* What needs to be done
Once the pictures have been set aside, copy every remaining entry exactly.
(Beginning of Provided data)
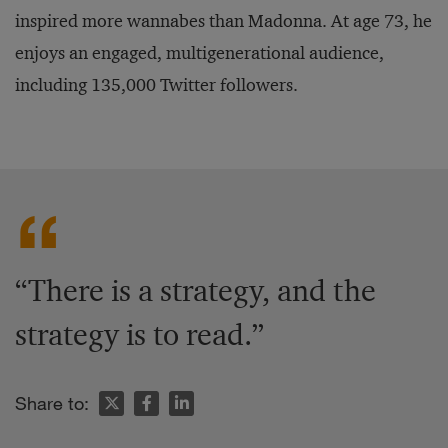
inspired more wannabes than Madonna. At age 73, he
enjoys an engaged, multigenerational audience,
including 135,000 Twitter followers.
“There is a strategy, and the
strategy is to read.”
Share to:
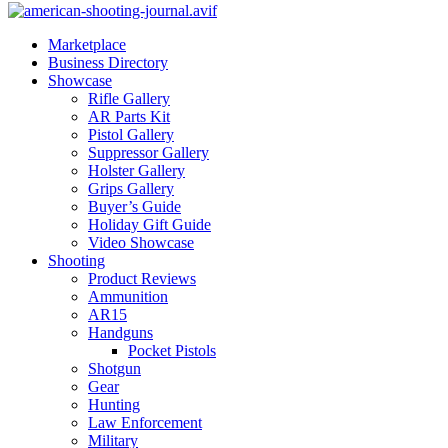
Marketplace
Business Directory
Showcase
Rifle Gallery
AR Parts Kit
Pistol Gallery
Suppressor Gallery
Holster Gallery
Grips Gallery
Buyer’s Guide
Holiday Gift Guide
Video Showcase
Shooting
Product Reviews
Ammunition
AR15
Handguns
Pocket Pistols
Shotgun
Gear
Hunting
Law Enforcement
Military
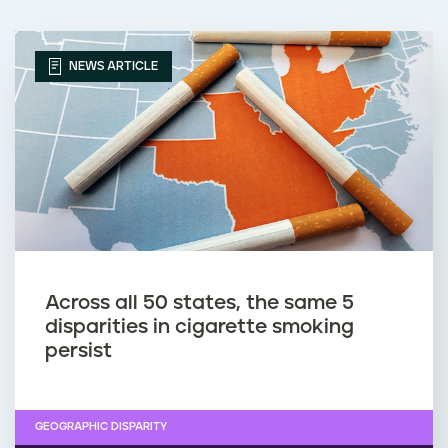
NEWS ARTICLE
Across all 50 states, the same 5
disparities in cigarette smoking
persist
GEOGRAPHIC DISPARITY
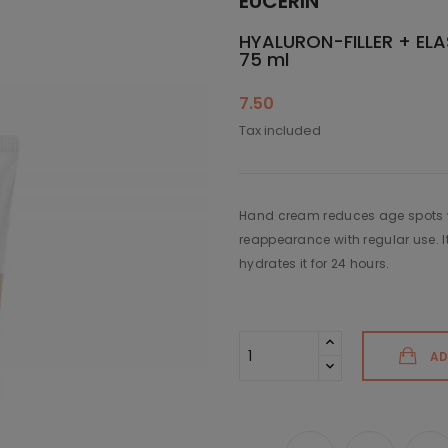
EUCERIN
HYALURON-FILLER + ELA
75 ml
7.50
Tax included
Hand cream reduces age spots w
reappearance with regular use. I
hydrates it for 24 hours.
AD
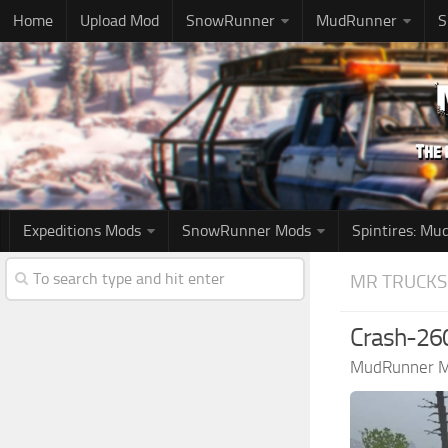
Home
Upload Mod
SnowRunner
MudRunner
S
Expeditions Mods
SnowRunner Mods
Spintires: M
MR TRUCKS
Crash-260
MudRunner 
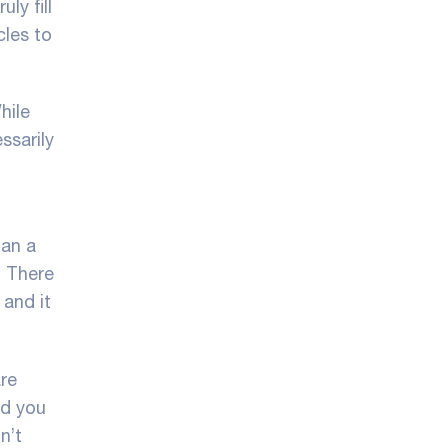
ly fill
cles to
hile
ssarily
han a
. There
 and it
re
nd you
n’t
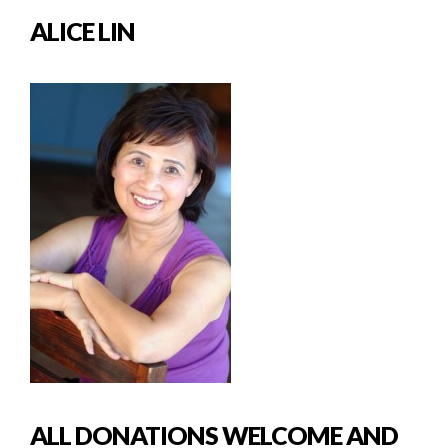
ALICE LIN
ALL DONATIONS WELCOME AND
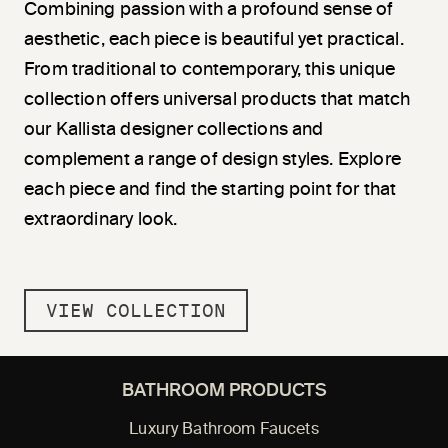
Combining passion with a profound sense of
aesthetic, each piece is beautiful yet practical.
From traditional to contemporary, this unique
collection offers universal products that match
our Kallista designer collections and
complement a range of design styles. Explore
each piece and find the starting point for that
extraordinary look.
VIEW COLLECTION
BATHROOM PRODUCTS
Luxury Bathroom Faucets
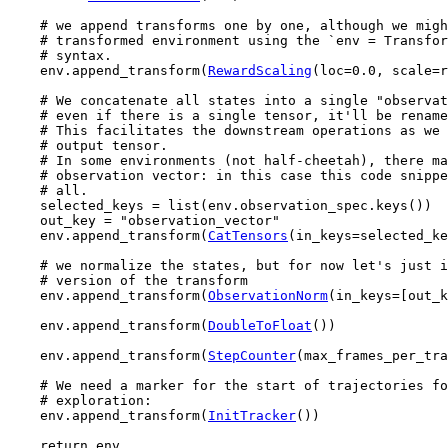
# we append transforms one by one, although we migh
# transformed environment using the `env = Transfor
# syntax.
env
.
append_transform
(
RewardScaling
(
loc
=
0.0
,
scale
=
r
# We concatenate all states into a single "observat
# even if there is a single tensor, it'll be rename
# This facilitates the downstream operations as we 
# output tensor.
# In some environments (not half-cheetah), there ma
# observation vector: in this case this code snippe
# all.
selected_keys
=
list
(
env
.
observation_spec
.
keys
())
out_key
=
"observation_vector"
env
.
append_transform
(
CatTensors
(
in_keys
=
selected_ke
# we normalize the states, but for now let's just i
# version of the transform
env
.
append_transform
(
ObservationNorm
(
in_keys
=
[
out_k
env
.
append_transform
(
DoubleToFloat
())
env
.
append_transform
(
StepCounter
(
max_frames_per_tra
# We need a marker for the start of trajectories fo
# exploration:
env
.
append_transform
(
InitTracker
())
return
env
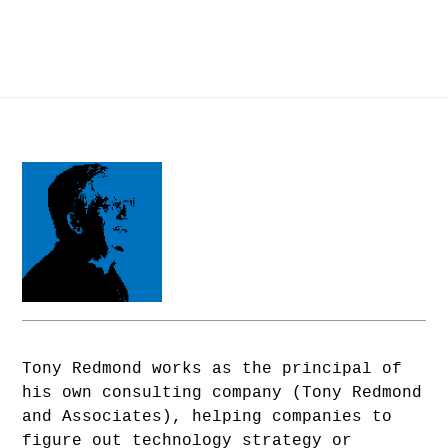
Tony Redmond works as the principal of
his own consulting company (Tony Redmond
and Associates), helping companies to
figure out technology strategy or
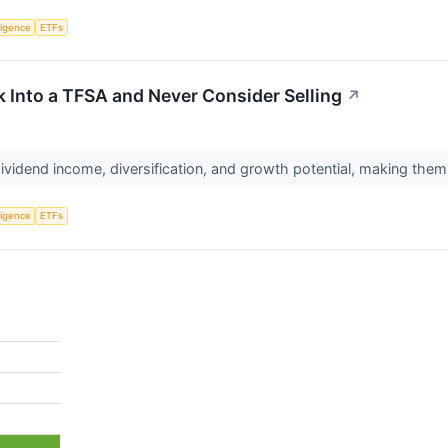
lligence
ETFs
k Into a TFSA and Never Consider Selling
↗
vidend income, diversification, and growth potential, making the
lligence
ETFs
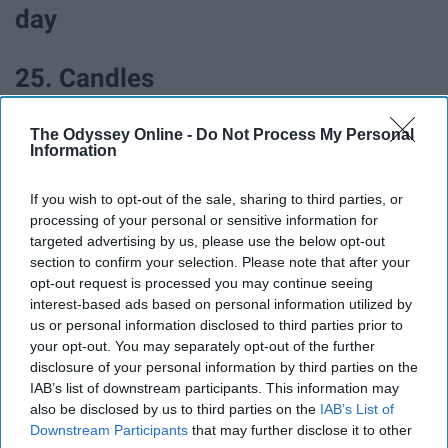
day
25. Candles
The Odyssey Online -
Do Not Process My Personal
Information
If you wish to opt-out of the sale, sharing to third parties, or
processing of your personal or sensitive information for
targeted advertising by us, please use the below opt-out
section to confirm your selection. Please note that after your
opt-out request is processed you may continue seeing
interest-based ads based on personal information utilized by
us or personal information disclosed to third parties prior to
your opt-out. You may separately opt-out of the further
disclosure of your personal information by third parties on the
IAB’s list of downstream participants. This information may
also be disclosed by us to third parties on the
IAB’s List of
Downstream Participants
that may further disclose it to other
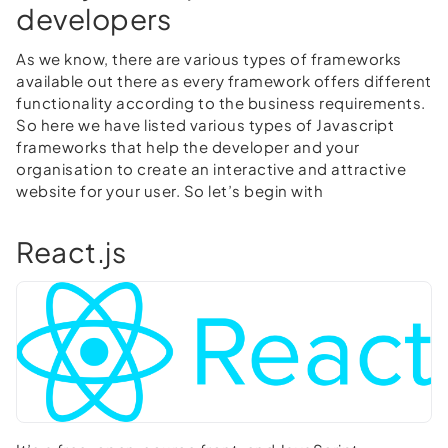
developers
As we know, there are various types of frameworks
available out there as every framework offers different
functionality according to the business requirements.
So here we have listed various types of Javascript
frameworks that help the developer and your
organisation to create an interactive and attractive
website for your user. So let’s begin with
React.js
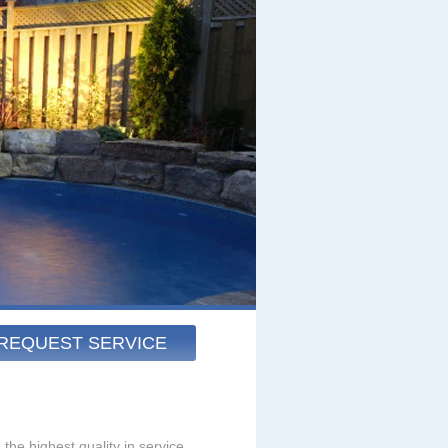
REQUEST SERVICE
the highest quality in service.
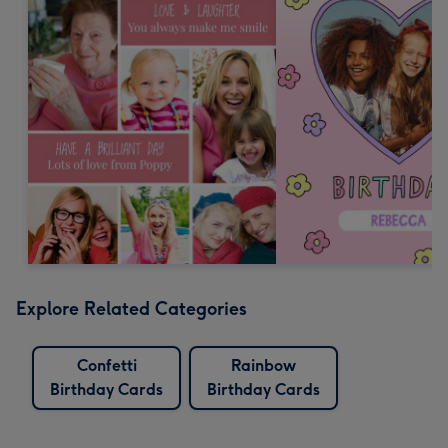
Explore Related Categories
Confetti
Rainbow
Birthday Cards
Birthday Cards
(End of Provided data)
* Solution to the exercise
inspired more wannabes than Madonna. At age 73, he
enjoys an engaged, multigenerational audience,
including 135,000 Twitter followers.
“There is a strategy, and the
strategy is to read.”
Share to:
Marketplace
Business Directory
Showcase
Rifle Gallery
AR Parts Kit
Pistol Gallery
Suppressor Gallery
Holster Gallery
Grips Gallery
Buyer’s Guide
Holiday Gift Guide
Video Showcase
Shooting
Product Reviews
Ammunition
AR15
Handguns
Pocket Pistols
Shotgun
Gear
Hunting
Law Enforcement
Military
NEWS ARTICLE
Across all 50 states, the same 5
disparities in cigarette smoking
persist
GEOGRAPHIC DISPARITY
EUCERIN
HYALURON-FILLER + ELA
75 ml
7.50
Tax included
Hand cream reduces age spots w
reappearance with regular use. I
hydrates it for 24 hours.
AD
Home
Upload Mod
SnowRunner
MudRunner
S
Expeditions Mods
SnowRunner Mods
Spintires: M
MR TRUCKS
Crash-260
MudRunner 
ly fill
cles to
hile
ssarily
han a
. There
 and it
re
nd you
n’t
ALICE LIN
ALL DONATIONS WELCOME AND
Combining passion with a profound sense of
aesthetic, each piece is beautiful yet practical.
From traditional to contemporary, this unique
collection offers universal products that match
our Kallista designer collections and
complement a range of design styles. Explore
each piece and find the starting point for that
extraordinary look.
VIEW COLLECTION
BATHROOM PRODUCTS
Luxury Bathroom Faucets
# we append transforms one by one, although we migh
# transformed environment using the `env = Transfor
# syntax.
env
.
append_transform
(
RewardScaling
(
loc
=
0.0
,
scale
=
r
# We concatenate all states into a single "observat
# even if there is a single tensor, it'll be rename
# This facilitates the downstream operations as we 
# output tensor.
# In some environments (not half-cheetah), there ma
# observation vector: in this case this code snippe
# all.
selected_keys
=
list
(
env
.
observation_spec
.
keys
())
out_key
=
"observation_vector"
env
.
append_transform
(
CatTensors
(
in_keys
=
selected_ke
# we normalize the states, but for now let's just i
# version of the transform
env
.
append_transform
(
ObservationNorm
(
in_keys
=
[
out_k
env
.
append_transform
(
DoubleToFloat
())
env
.
append_transform
(
StepCounter
(
max_frames_per_tra
# We need a marker for the start of trajectories fo
# exploration:
env
.
append_transform
(
InitTracker
())
return
env
Tony Redmond works as the principal of
his own consulting company (Tony Redmond
and Associates), helping companies to
figure out technology strategy or
lligence
ETFs
k Into a TFSA and Never Consider Selling
↗
vidend income, diversification, and growth potential, making the
lligence
ETFs
day
25. Candles
The Odyssey Online -
Do Not Process My Personal
Information
If you wish to opt-out of the sale, sharing to third parties, or
processing of your personal or sensitive information for
targeted advertising by us, please use the below opt-out
section to confirm your selection. Please note that after your
opt-out request is processed you may continue seeing
interest-based ads based on personal information utilized by
us or personal information disclosed to third parties prior to
your opt-out. You may separately opt-out of the further
disclosure of your personal information by third parties on the
IAB’s list of downstream participants. This information may
also be disclosed by us to third parties on the
IAB’s List of
Downstream Participants
that may further disclose it to other
developers
As we know, there are various types of frameworks
available out there as every framework offers different
functionality according to the business requirements.
So here we have listed various types of Javascript
frameworks that help the developer and your
organisation to create an interactive and attractive
website for your user. So let’s begin with
React.js
REQUEST SERVICE
the highest quality in service.
Explore Related Categories
Confetti
Rainbow
Birthday Cards
Birthday Cards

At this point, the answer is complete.